La question des moyens pour devenir ce que l’on est abordée par l’auteur en se référant là encore à Nietzsche et à son Ecce Homo qui ira lui-même chercher « l’exaltation aristocratique des individualités fortes et des puissances du devenir » chez les présocratiques et dans la renaissance italienne. Il s’agit de la maîtrise de soi, de l’autodiscipline, de la domination sur soi-même qui renvoie aux sagesses antiques. L’homme nietzschéen est le sculpteur de lui-même, l’injonction suppose donc la volonté du devenir et la maîtrise de tout ce qui peut l’en éloigner.

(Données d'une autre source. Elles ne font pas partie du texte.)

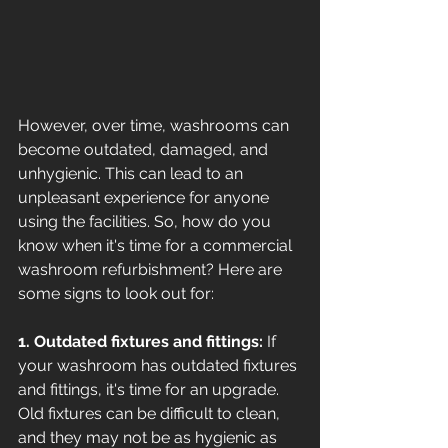
However, over time, washrooms can 
become outdated, damaged, and 
unhygienic. This can lead to an 
unpleasant experience for anyone 
using the facilities. So, how do you 
know when it's time for a commercial 
washroom refurbishment? Here are 
some signs to look out for: 
1. Outdated fixtures and fittings:
 If 
your washroom has outdated fixtures 
and fittings, it's time for an upgrade. 
Old fixtures can be difficult to clean, 
and they may not be as hygienic as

L’auteur met l’accent sur une philosophie de cette volonté qui, depuis les Grecs, souligne la nécessité d’un moi qui doit advenir, comme si, à l’instar de Nietzsche, les philosophes-médecins ne pouvaient qu’exister. Qu’on repense aux Stoïciens, aux Epicuriens, le socle de la nécessité du devenir était présent, et ce devenir obligé trouve une expression « moderne » avec Freud, même si les obstacles, les pièges sont nombreux dans une société qui aujourd’hui accorde plus d’importance « à la bassesse cupide de légions de nains hurlant : je suis qui je suis ».
L’injonction de Pindare se double des questions posées par l’individuation. Ici Dorian Astor se réfère à Canguilhem : « vivre, même chez une amibe, c’est préférer et exclure. Le normal, c’est le normatif. Le pathologique, c’est l’incapacité à instituer des normes, ce n’est pas une absence de norme, mais la soumission à une absence de normes inférieures, insuffisantes et inrenouvelables, qui forment un milieu rétréci ». La figure du « surhumain » de Nietzsche est également convoquée pour l’invention d’une forme supérieure d’être. Ainsi aboutit-on à la formule de Simondon pour qui « l’individu n’est pas un être mais un acte » et à La Généalogie de la Morale quand Nietzsche y affirme que « l’action est volonté de puissance, à laquelle la vie elle-même est identifiée, en tant qu’acte, effort, désir ».
La conclusion de ce raisonnement qui nous immerge dans les questions que l’auteur dit succinct mais d’une belle intensité condense son propos : « Deviens ce que tu es est l’impératif d’une vie, l’exigence d’une telle libération, d’une élévation impersonnelle de la vie ».